BEGIN

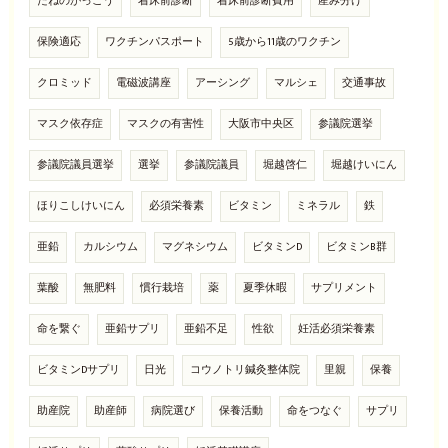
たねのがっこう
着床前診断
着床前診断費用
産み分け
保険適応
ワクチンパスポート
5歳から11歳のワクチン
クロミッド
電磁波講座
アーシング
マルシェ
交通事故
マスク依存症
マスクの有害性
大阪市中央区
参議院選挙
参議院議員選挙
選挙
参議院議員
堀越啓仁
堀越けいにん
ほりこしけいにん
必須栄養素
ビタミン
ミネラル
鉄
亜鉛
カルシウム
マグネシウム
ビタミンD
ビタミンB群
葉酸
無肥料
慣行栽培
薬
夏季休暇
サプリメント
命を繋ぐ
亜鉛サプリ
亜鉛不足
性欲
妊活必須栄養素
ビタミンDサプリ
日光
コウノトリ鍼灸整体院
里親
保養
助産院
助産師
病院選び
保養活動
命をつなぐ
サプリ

END

■ **Try it**: Please output every entry above exactly, without the pictures.

■ **Result of this exercise**:
たねのがっこう
着床前診断
着床前診断費用
産み分け
保険適応
ワクチンパスポート
5歳から11歳のワクチン
クロミッド
電磁波講座
アーシング
マルシェ
交通事故
マスク依存症
マスクの有害性
大阪市中央区
参議院選挙
参議院議員選挙
選挙
参議院議員
堀越啓仁
堀越けいにん
ほりこしけいにん
必須栄養素
ビタミン
ミネラル
鉄
亜鉛
カルシウム
マグネシウム
ビタミンD
ビタミンB群
葉酸
無肥料
慣行栽培
薬
夏季休暇
サプリメント
命を繋ぐ
亜鉛サプリ
亜鉛不足
性欲
妊活必須栄養素
ビタミンDサプリ
日光
コウノトリ鍼灸整体院
里親
保養
助産院
助産師
病院選び
保養活動
命をつなぐ
サプリ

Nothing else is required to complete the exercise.